# Sound Deadener....?



## Acetaminophen (Mar 1, 2010)

I have been doing some research on some sound deadening, I just put an cat back exhaust it's a flow master thunder series...on my truck the other day and it is a bit loud for my taste, I can't hear my music very well and it rumbles everything in my truck when I step on the gas. 
I have seen a couple people using frost king duct insulator as a means to reduce vibration and act as a sound deadener has anyone had any luck with this? It is fairly cheap about $50 for a 100 foot roll at Lowes.
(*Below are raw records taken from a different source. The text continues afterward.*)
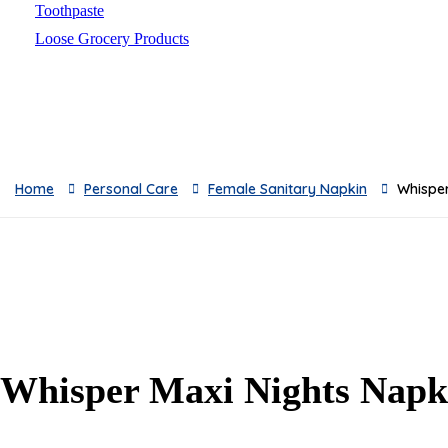
Toothpaste
Loose Grocery Products
Toys
Breads
Oil
Baby Milks
Feeders
Home
Personal Care
Female Sanitary Napkin
Whisper
Baby Skincare
Sauces & Pickles
Breakfast
Snacks
Frozen & Canned
Dishwashing Supplies
Toilet Cleaners
Whisper Maxi Nights Napk
Pest Control
Cleaning Accessories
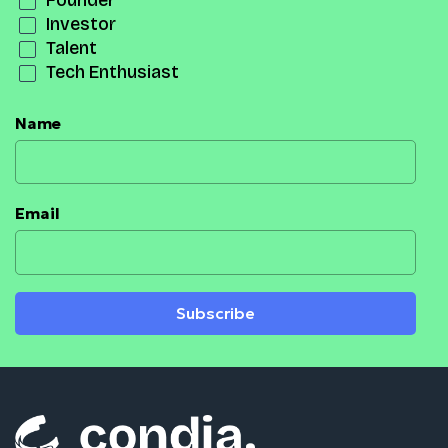
Founder
Investor
Talent
Tech Enthusiast
Name
Email
Subscribe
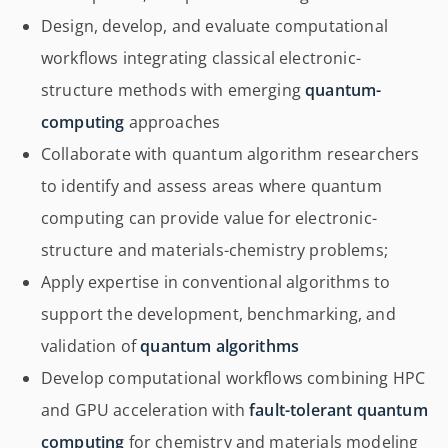
Design, develop, and evaluate computational
workflows integrating classical electronic-
structure methods with emerging
quantum-
computing
approaches
Collaborate with quantum algorithm researchers
to identify and assess areas where quantum
computing can provide value for electronic-
structure and materials-chemistry problems;
Apply expertise in conventional algorithms to
support the development, benchmarking, and
validation of
quantum algorithms
Develop computational workflows combining HPC
and GPU acceleration with
fault-tolerant quantum
computing
for chemistry and materials modeling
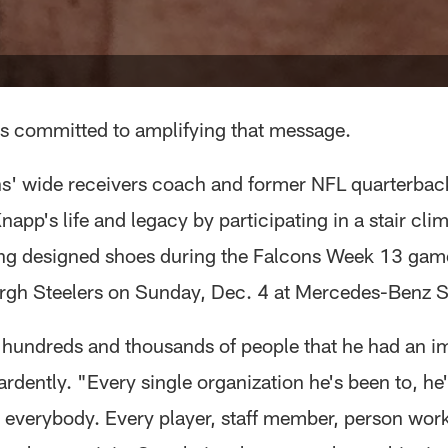
 is committed to amplifying that message.
s' wide receivers coach and former NFL quarterback
app's life and legacy by participating in a stair cli
ng designed shoes during the Falcons Week 13 gam
urgh Steelers on Sunday, Dec. 4 at Mercedes-Benz 
 hundreds and thousands of people that he had an i
ardently. "Every single organization he's been to, he
 everybody. Every player, staff member, person work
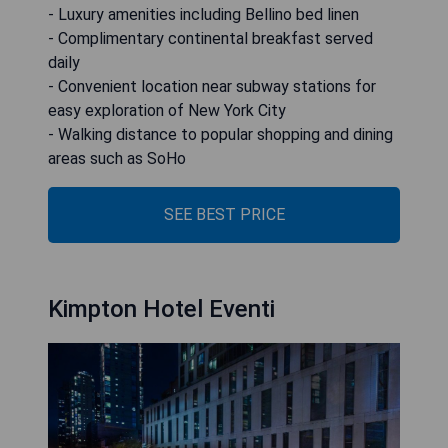
- Luxury amenities including Bellino bed linen
- Complimentary continental breakfast served
daily
- Convenient location near subway stations for
easy exploration of New York City
- Walking distance to popular shopping and dining
areas such as SoHo
SEE BEST PRICE
Kimpton Hotel Eventi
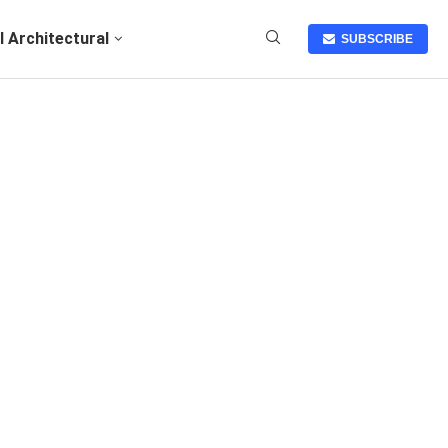
I Architectural
SUBSCRIBE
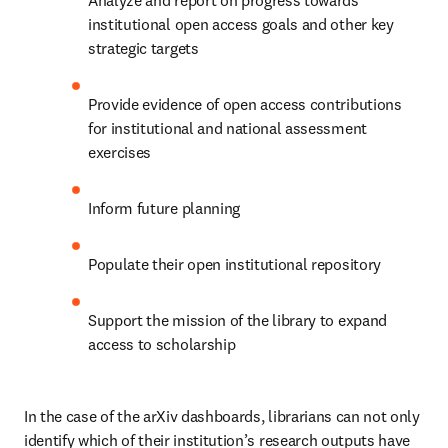
Analyze and report on progress towards 
institutional open access goals and other key 
strategic targets 
Provide evidence of open access contributions 
for institutional and national assessment 
exercises 
Inform future planning 
Populate their open institutional repository 
Support the mission of the library to expand 
access to scholarship 
In the case of the arXiv dashboards, librarians can not only 
identify which of their institution’s research outputs have 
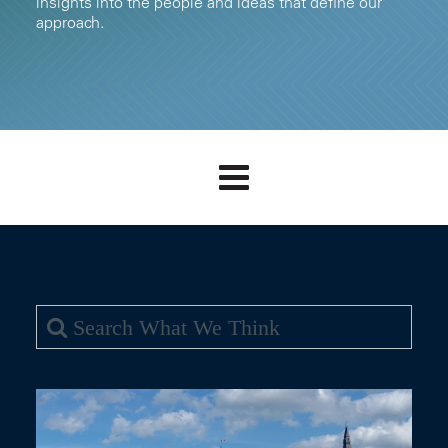
insights into the people and ideas that define our
approach.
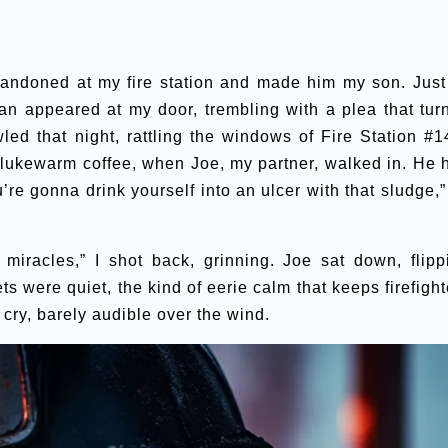
bandoned at my fire station and made him my son. Just
man appeared at my door, trembling with a plea that tur
d that night, rattling the windows of Fire Station #14
 lukewarm coffee, when Joe, my partner, walked in. He 
’re gonna drink yourself into an ulcer with that sludge,”
or miracles,” I shot back, grinning. Joe sat down, flipp
s were quiet, the kind of eerie calm that keeps firefight
cry, barely audible over the wind.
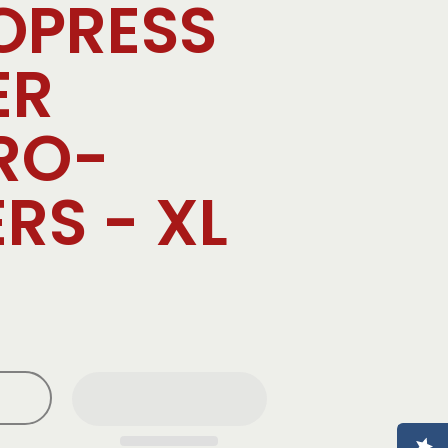
OPRESS
ER
RO-
ERS - XL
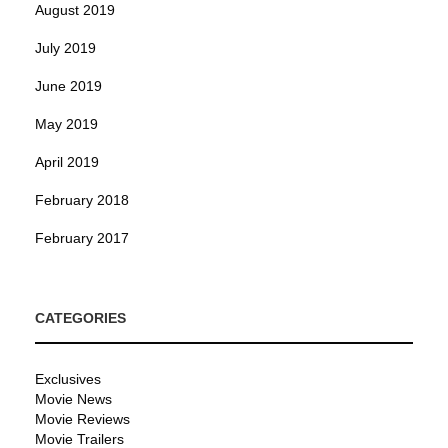
August 2019
July 2019
June 2019
May 2019
April 2019
February 2018
February 2017
CATEGORIES
Exclusives
Movie News
Movie Reviews
Movie Trailers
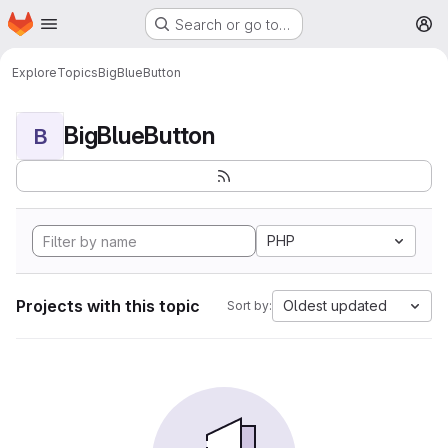
Homepage
Skip to main content
Search or go to…
M
Explore
Topics
BigBlueButton
BigBlueButton
B
PHP
Projects with this topic
Oldest updated
Sort by:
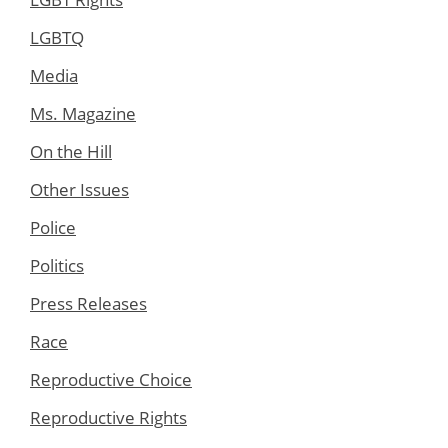
LGBTQ
Media
Ms. Magazine
On the Hill
Other Issues
Police
Politics
Press Releases
Race
Reproductive Choice
Reproductive Rights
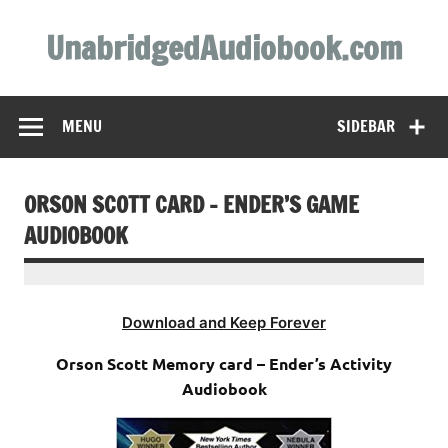
Skip
to
UnabridgedAudiobook.com
content
Unabridged Audiobooks Await
MENU
SIDEBAR
ORSON SCOTT CARD – ENDER’S GAME
AUDIOBOOK
Download and Keep Forever
Orson Scott Memory card – Ender’s Activity
Audiobook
If I apply 2 or three layers of this stuff would it be comparable to the Dynamat that people use? 
Looking for a cost effective way to reduce the vibration and cut down on the noise.
Thanks for the input.


----------



## pharoah (Aug 28, 2006)

i have no clue on this one i know dynamat is good.


----------



## Acetaminophen (Mar 1, 2010)

Eh, I have read that some people have had great luck with frost king....just not sure how great....


----------



## Dragonstar982 (Aug 18, 2010)

I am assuming that you are going to lay this in the cabin and not try to wrap the exhaust pipes with it (not a good idea as the pipes might get to be higher temp than the capacity of the wrap).

Not sure on the sound deadening quality I think it should help a good bit to reduce it.

I have to wonder if it will boost your a/c and heater output by insulating the cabin. 

But if you didn't want a louder exhaust why did you install the thunder series they were designed for that throaty rumble.


----------



## ebackhus (Apr 21, 2005)

I also recommend Dynamat but agree with Dragonstar. Why make it louder if you don't like it?


----------